Converting a printed page into accurate and editable text has long been one of the great challenges facing computer users. Advances have been made over the years, but the current professional optical character recognition (OCR) applications for the Mac — Abbyy’s FineReader Pro 5 and ScanSoft’s OmniPage Pro X — demonstrate that turning paper into pixels remains an imperfect process.
Both of these programs handle the basics: they accommodate any TWAIN-compliant scanner in Mac OS 9.2 and earlier, they let you fine-tune the OCR process by designating areas of text, graphics, and tables in a document, and they let you save files in a variety of formats. And on the surface, FineReader and OmniPage are very similar. Both programs present a main window containing two panes — an image of the original scan is on the left, and the software-recognized text is on the right. The program imposes zones — boxes that denote a page’s text, tables, and graphic elements — on the scanned image. The software can render these zones automatically, or you can use the included tools to map out the zones yourself.
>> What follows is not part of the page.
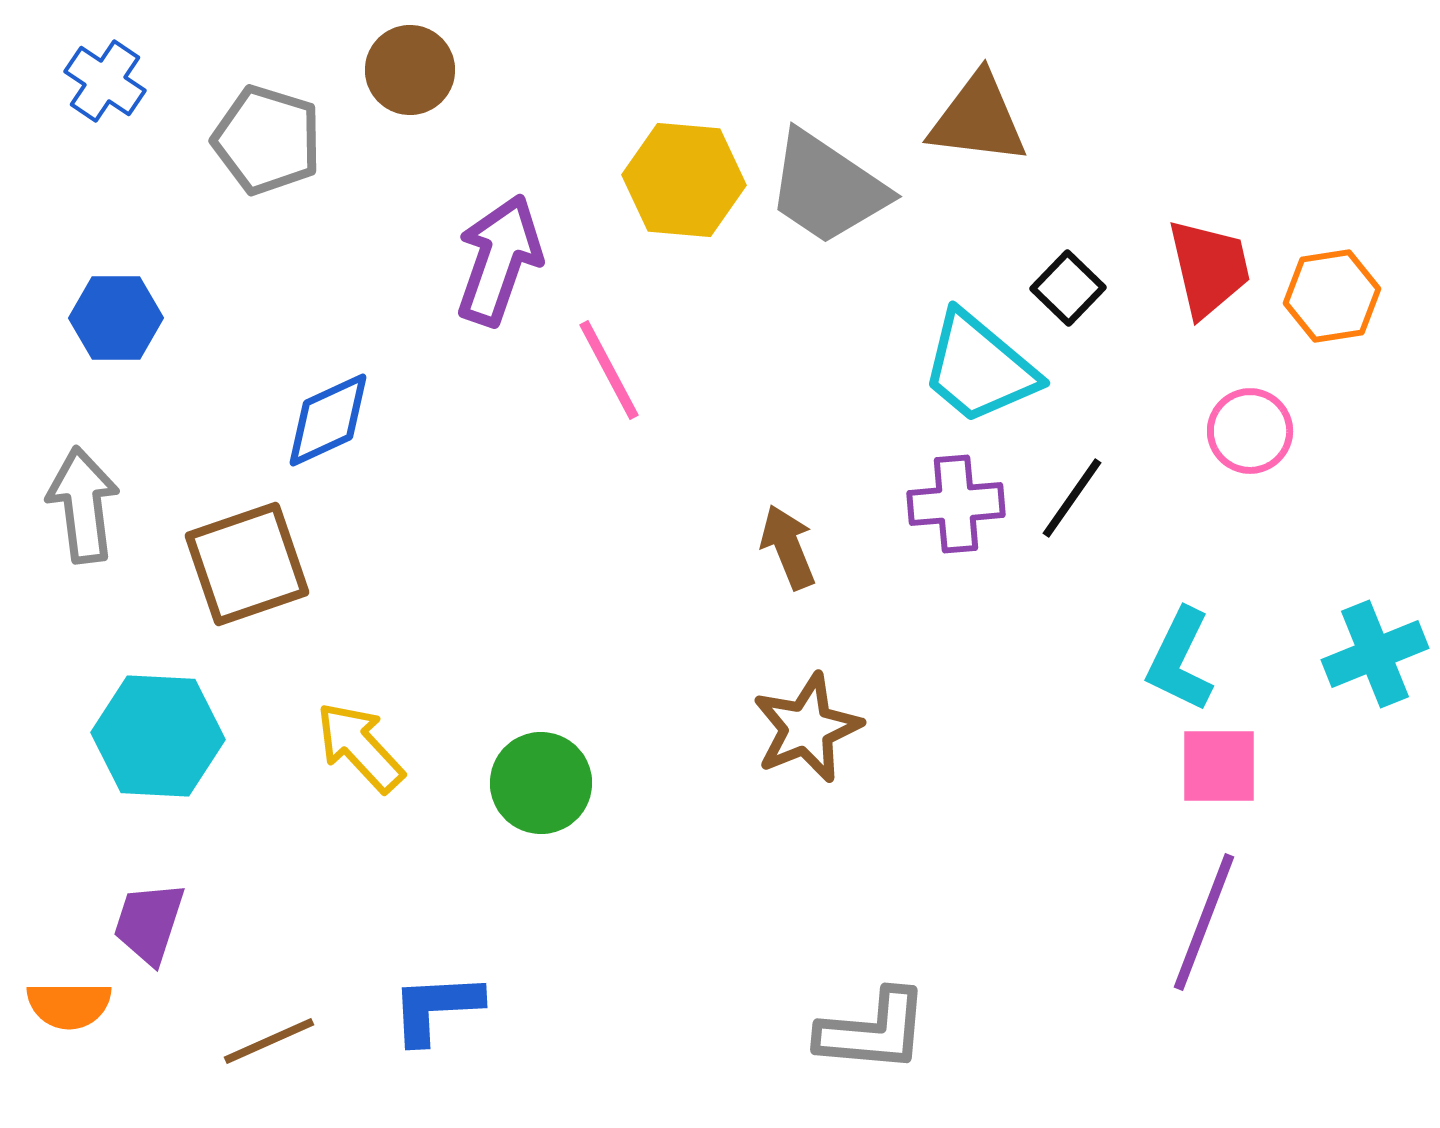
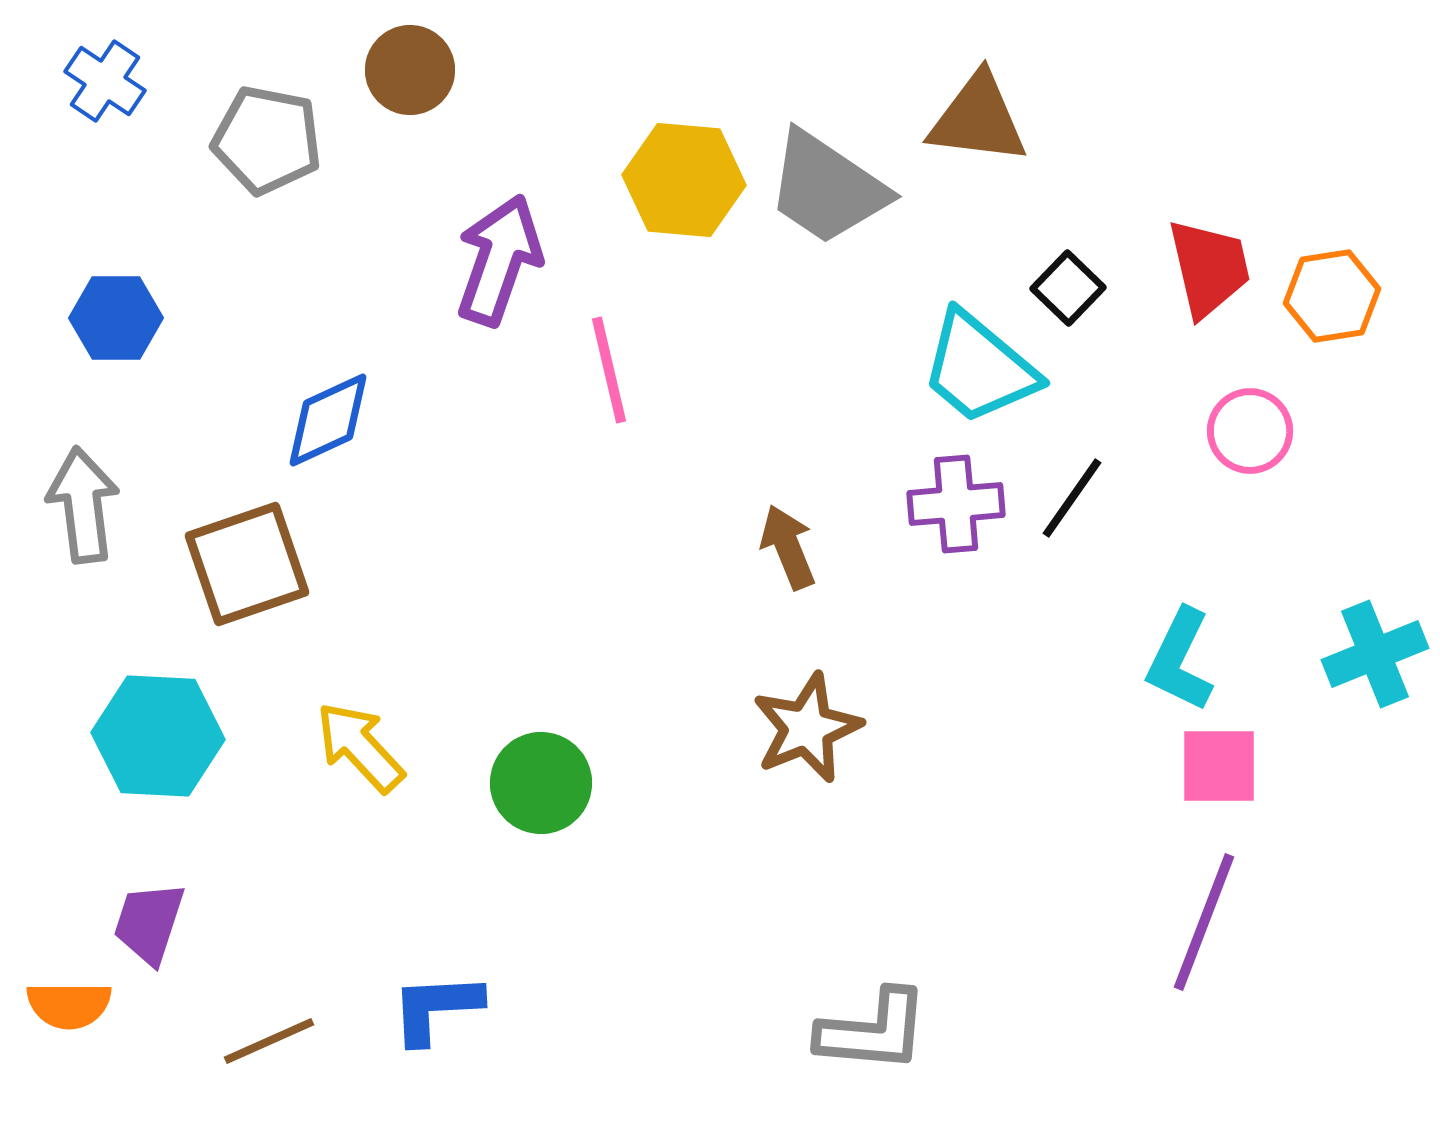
gray pentagon: rotated 6 degrees counterclockwise
pink line: rotated 15 degrees clockwise
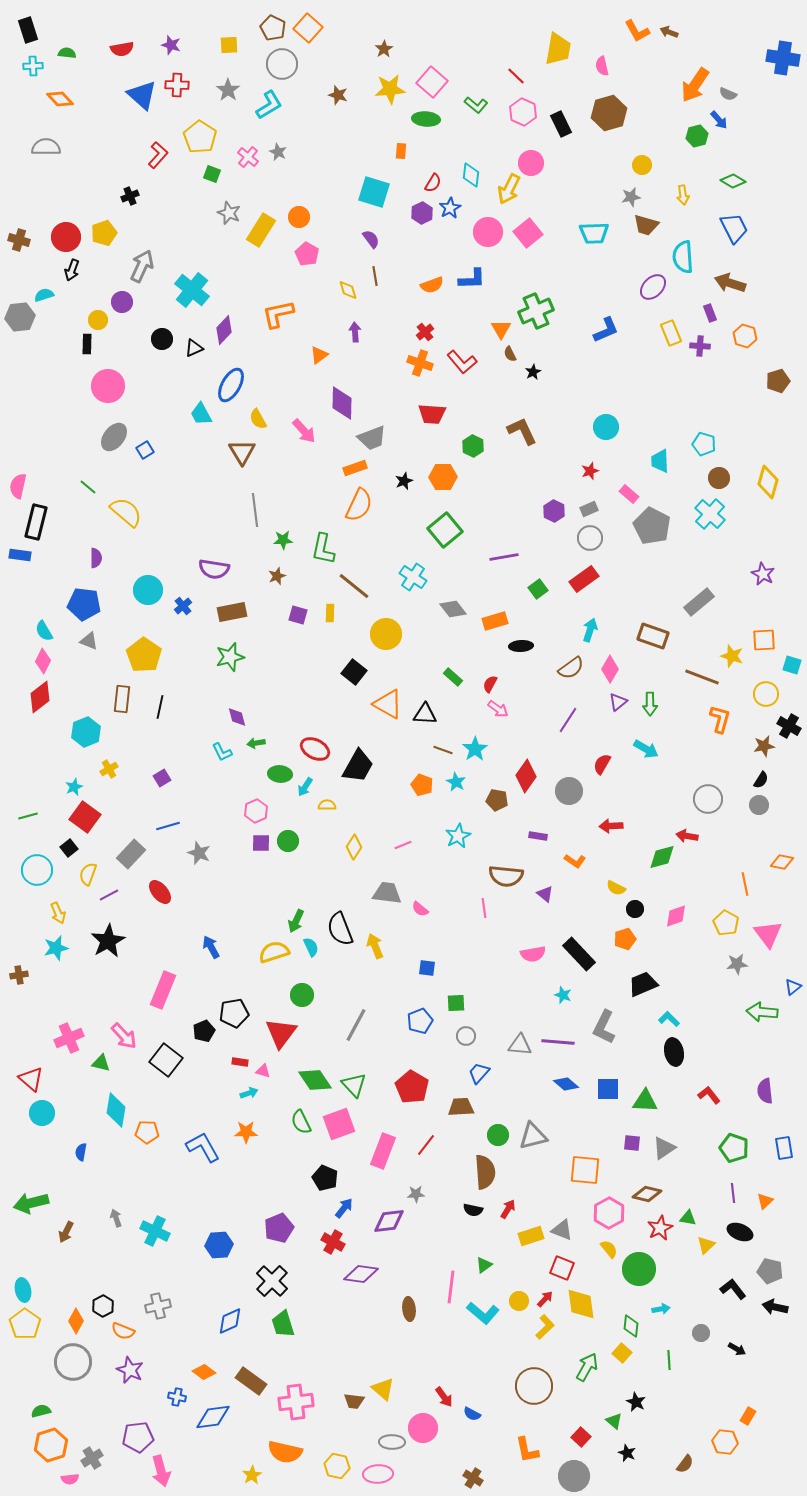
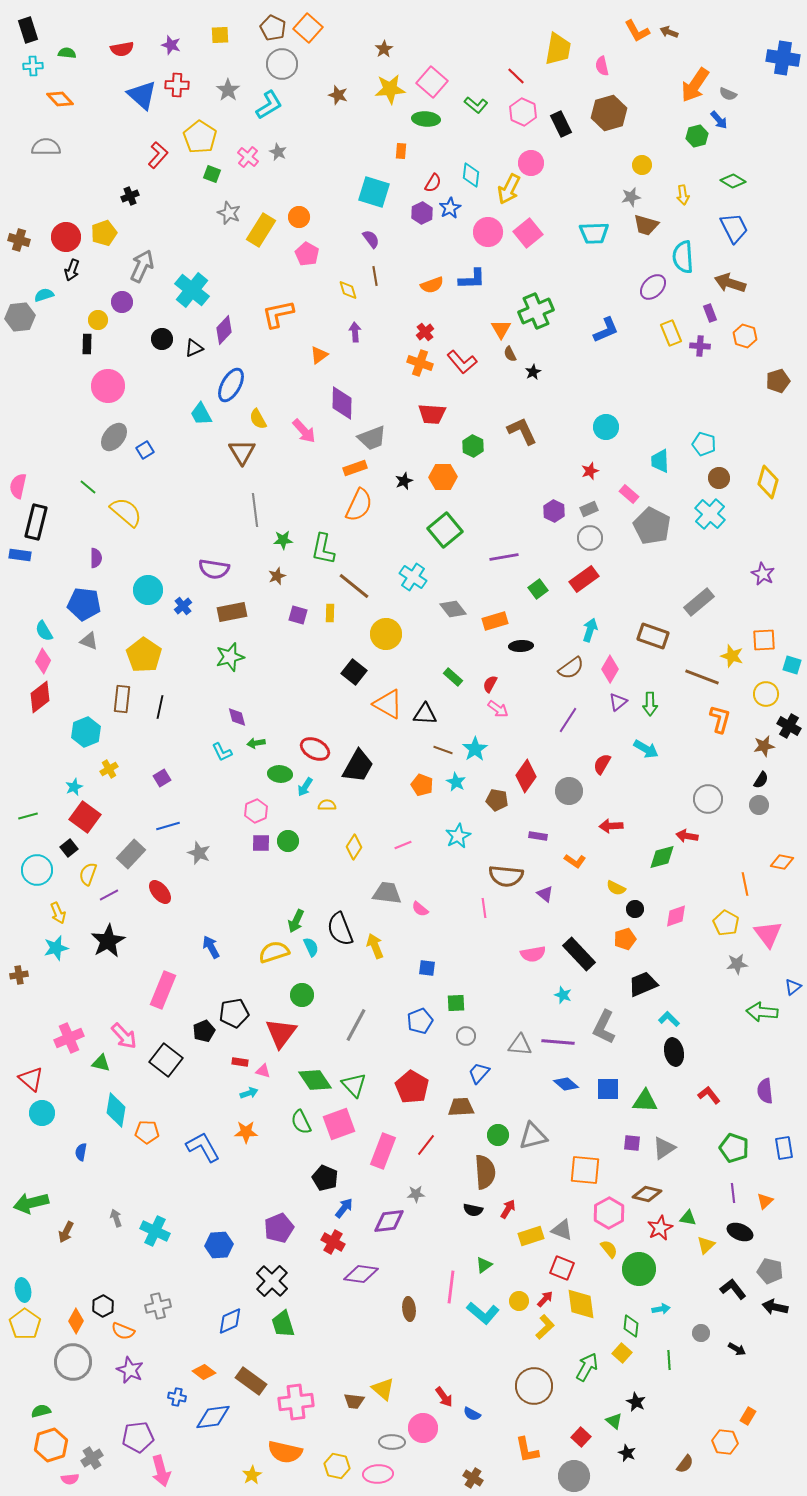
yellow square at (229, 45): moved 9 px left, 10 px up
FineReader provides greater access to each step in the OCR process than OmniPage. For example, FineReader includes an Analyze Layout button, a fea-ture missing from OmniPage. When you click on this button, FineReader quickly analyzes the document and maps out the zones. This is helpful if you want to change inappropriately recognized zones before letting the software scan the text. OmniPage’s Perform OCR button creates zones and recognizes text in one step. Once those processes are complete, you can then change zone types and, if necessary, run the OCR process again.
The two programs have similar export options, allowing you to save recognized text and
pictures in Rich Text Format (RTF), AppleWorks, Microsoft Word and Excel, PDF, and HTML. Although both programs allow you to “scan” files from standard formats such as TIFF, JPEG, and PICT, only OmniPage can import PDF files. OmniPage is also the only OS X-native option of the two, but because few scanners work with OS X, this is not currently a tremendous advantage.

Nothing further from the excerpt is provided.